SBI Admits To Making Many Poor Commercial Decisions
India’s largest lender State Bank of India does not "mind" its lower stock valuation compared to a leaner private sector players due to state ownership and social sector focus, but admitted that it needs to improve on commercial decisions.
Speaking at an event organised by Securities and Exchange Board of India’s former Chief M Damodaran in Mumbai on Thursday, Arijit Basu, managing director at SBI, also conceded that the bank has erred on some business decisions and cannot attribute those to social compulsions.
SBI's market capitalisation on Friday stood at a low Rs 2.95 lakh crore, which is just about 42 percent of private sector HDFC Bank Ltd.'s Rs 7.02 lakh crore, while SBI's loan-book is Rs 22.48 lakh crore, and the same for HDFC Bank is under Rs 9 lakh crore.
"If our market cap is slightly lower...we do not mind that. We are absolutely fine with that," Basu said and partly blamed it on government ownership, which plays an important part in the market's calls on valuations and asserted that the bank is proud of its work on the social uplift front and infrastructure building because of the state ownership.
But he was quick to add that SBI is a "commercial organisation with a difference...we have to start with the premise that certain objectives of the government of the day and for the society at large, cannot be done away with." Organisations like SBI exist because of the societal challenges, he added.
He, however, conceded that some commercial decisions taken by the bank in the past decade have been wrong and it cannot blame the social sector mandates for such decisions.
"On the commercial part, as a bank we feel that there is scope to improve.

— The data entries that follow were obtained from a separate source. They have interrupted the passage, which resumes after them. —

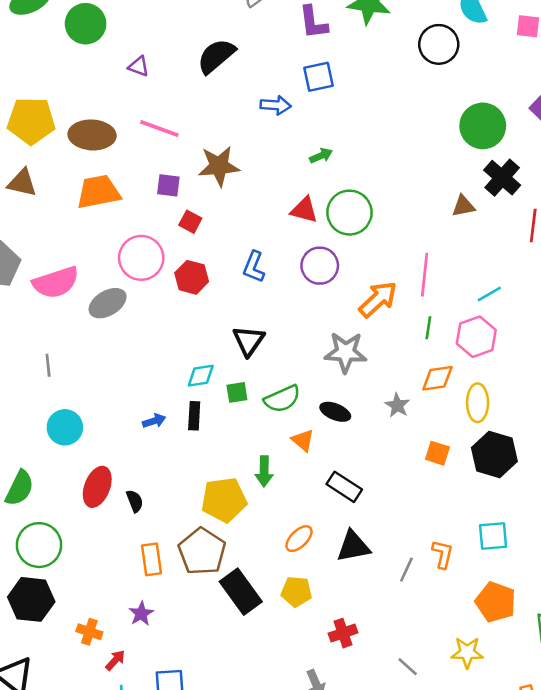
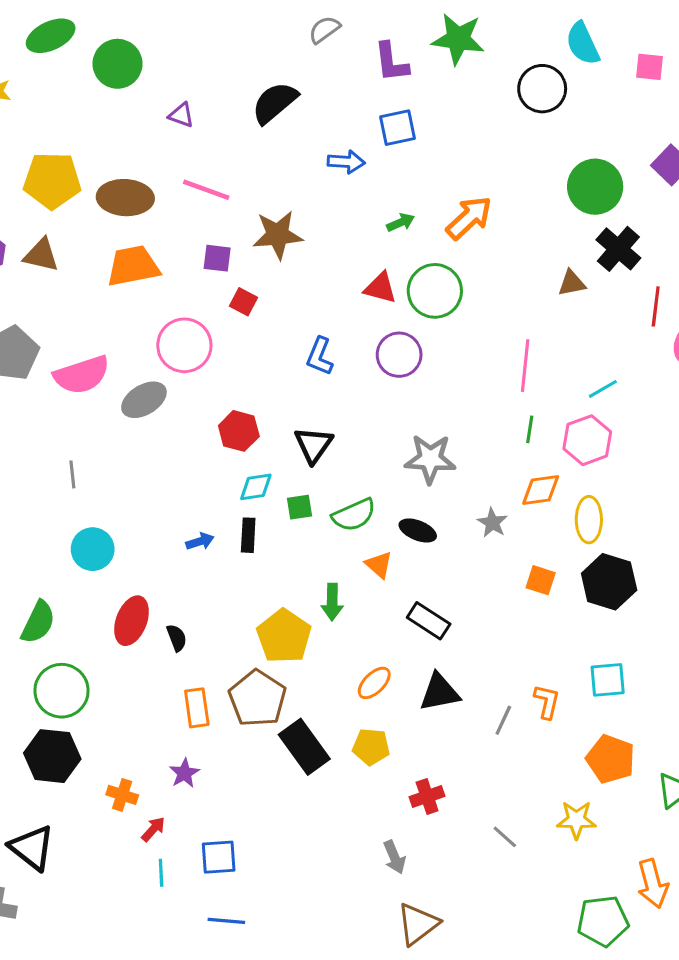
red hexagon: (192, 277) -> (239, 431), moved
orange arrow: (378, 299) -> (469, 218), moved
yellow pentagon: (224, 500) -> (284, 636), turned -30

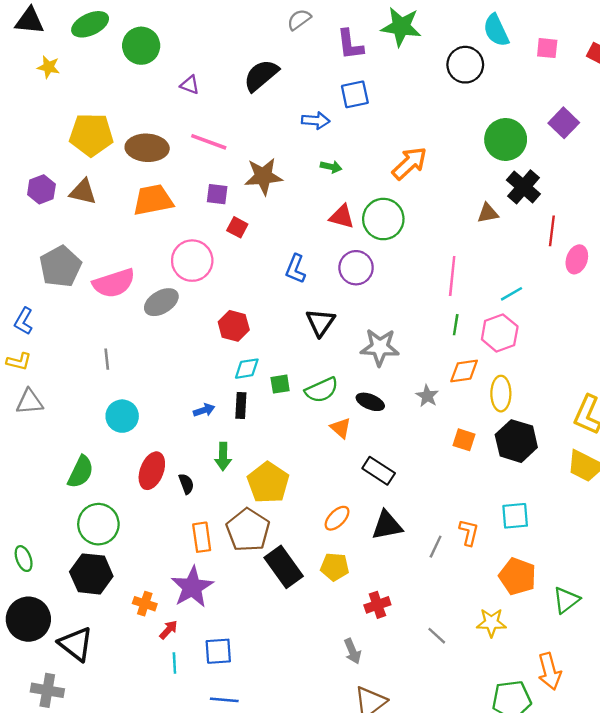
green arrow: (401, 222) -> (331, 167), moved, turned 36
black triangle: (314, 445) -> (320, 322), moved
green arrow: (332, 602) -> (223, 456), moved
purple star: (184, 773) -> (192, 587), size x1.8

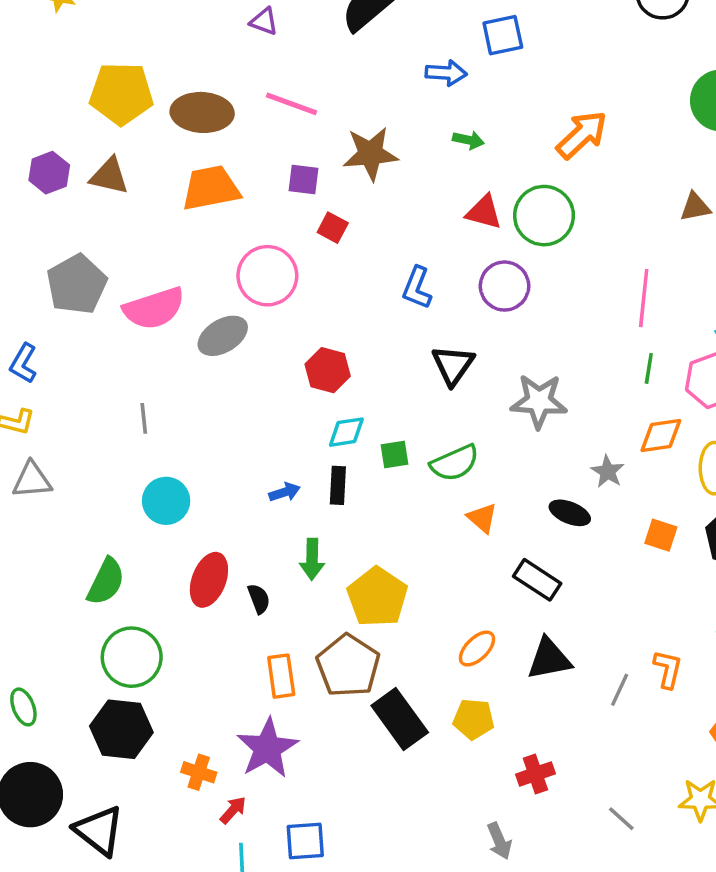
black ellipse: (370, 402) -> (570, 513), moved

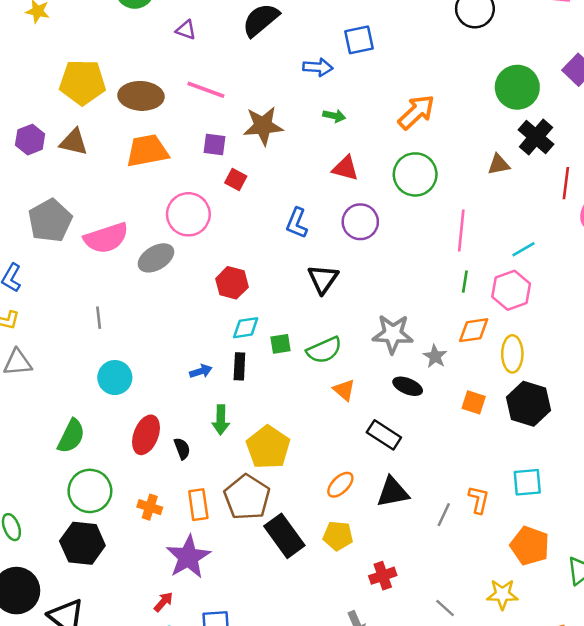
green circle: (544, 216) -> (415, 174), moved
gray star: (539, 401) -> (393, 334), moved
orange cross: (199, 772) -> (150, 507), moved

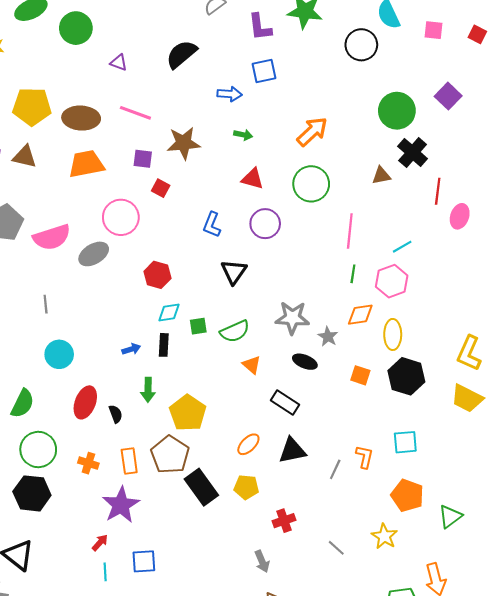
yellow star: (502, 594) -> (384, 536), turned 30

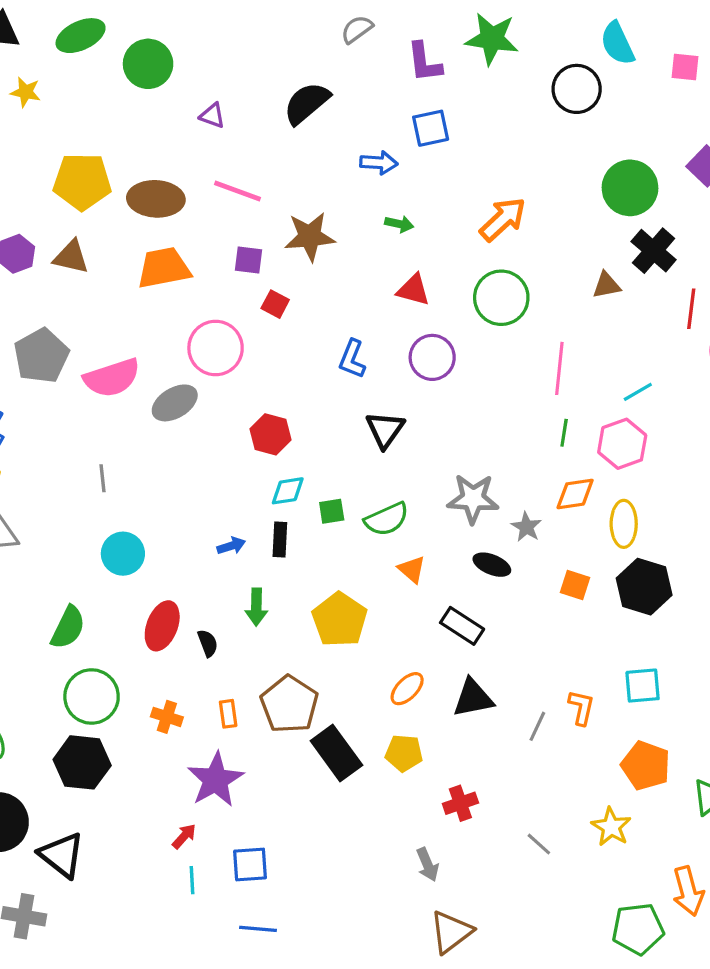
yellow pentagon: (188, 413) -> (340, 620), moved
orange rectangle: (129, 461) -> (228, 714), size x0.7

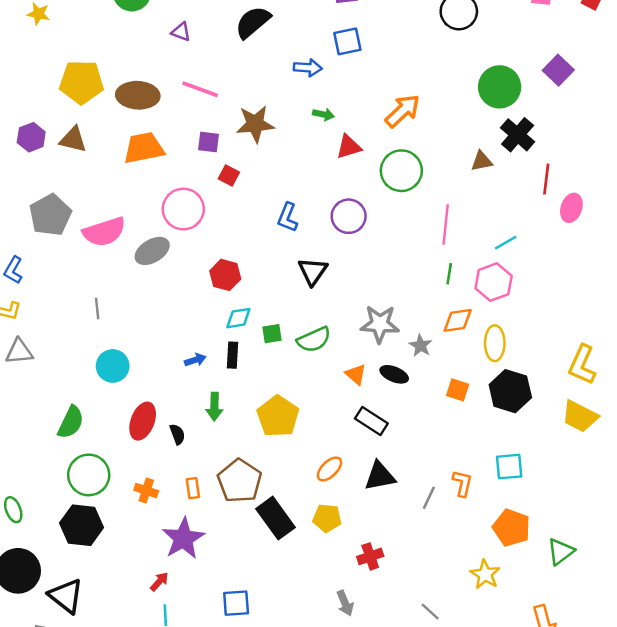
red triangle: (413, 290) -> (349, 147), moved, turned -32
orange triangle: (412, 569) -> (356, 374), moved
gray line: (539, 844) -> (430, 612), moved
blue square: (250, 864) -> (236, 603), moved

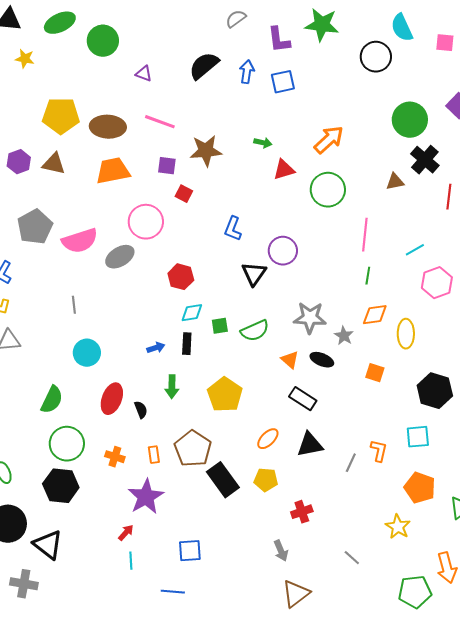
blue arrow: (308, 68) -> (247, 72), moved, turned -85
purple circle: (349, 216) -> (283, 251), moved
pink hexagon: (494, 282) -> (437, 283), moved
black hexagon: (510, 391) -> (435, 391), moved

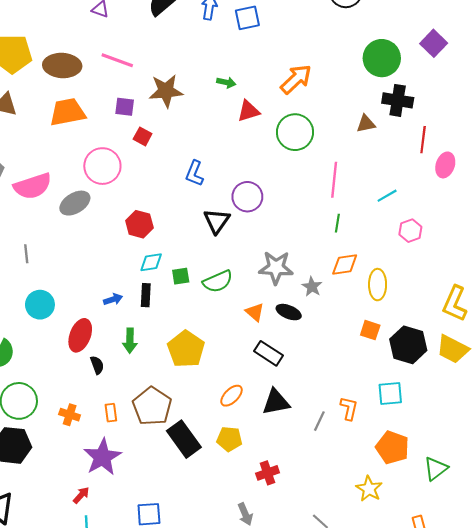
black cross: (425, 160) -> (398, 100), turned -32
pink hexagon: (437, 283) -> (410, 231), size x0.7
orange square: (375, 373) -> (370, 330), moved
red ellipse: (112, 399) -> (80, 335), moved

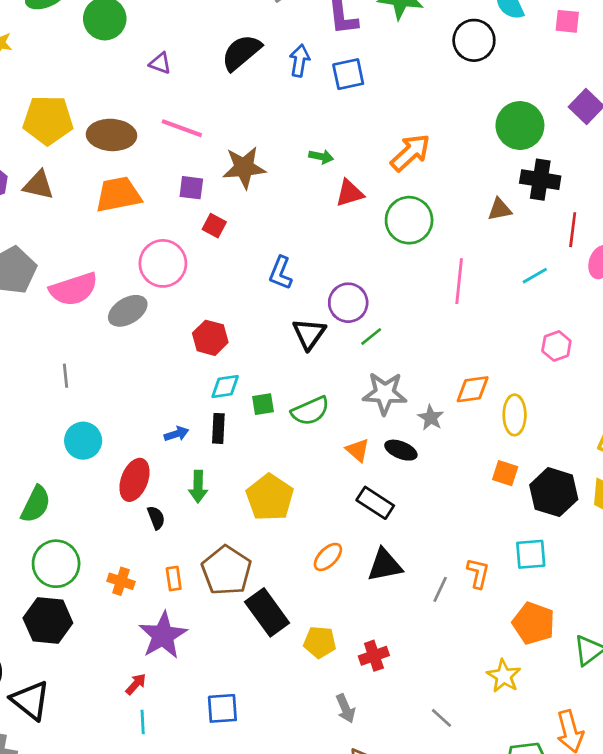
cyan line: (387, 196) -> (535, 276), moved
green line: (337, 223) -> (371, 336), moved, turned 42
yellow pentagon: (229, 439) -> (320, 642), moved

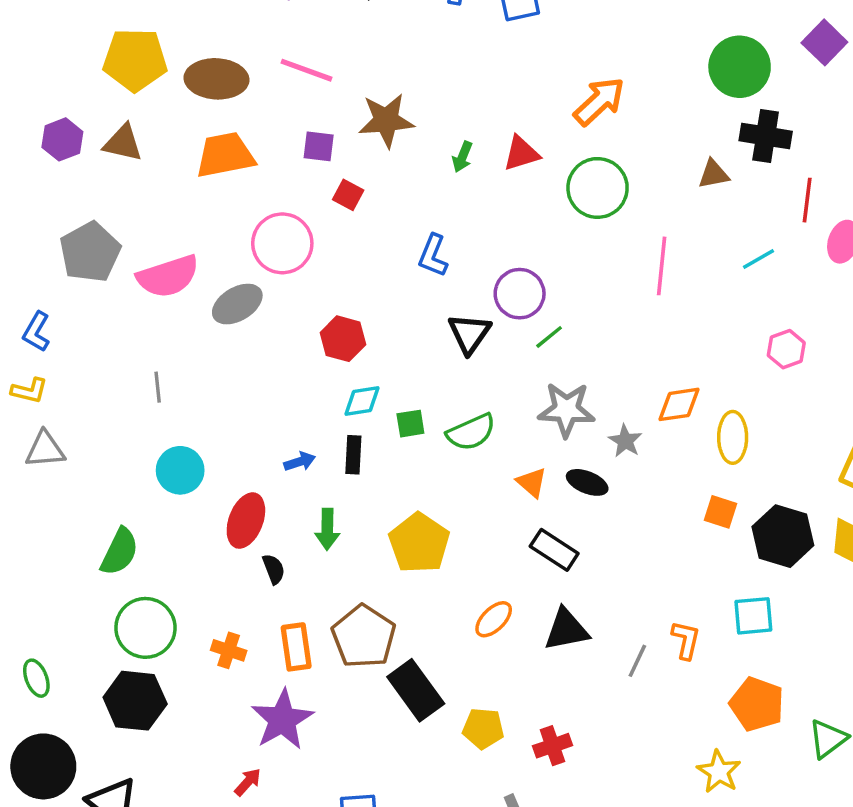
green arrow: (321, 157) -> (462, 157), moved, turned 100
orange rectangle: (174, 579) -> (296, 647), size x1.5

While there have been ecosystem problems, we would be foolish to state that in the last 10 years, we have not made mistakes in our business itself as those were taken with no social compulsion at all," he added.
Basu said there are also some benefits of the societal outlook of SBI, saying it helps it access low cost deposits, and that the market rewards the bank when it does good commercially like the recent spike in valuations after a favourable judgement in the Essar Steel case.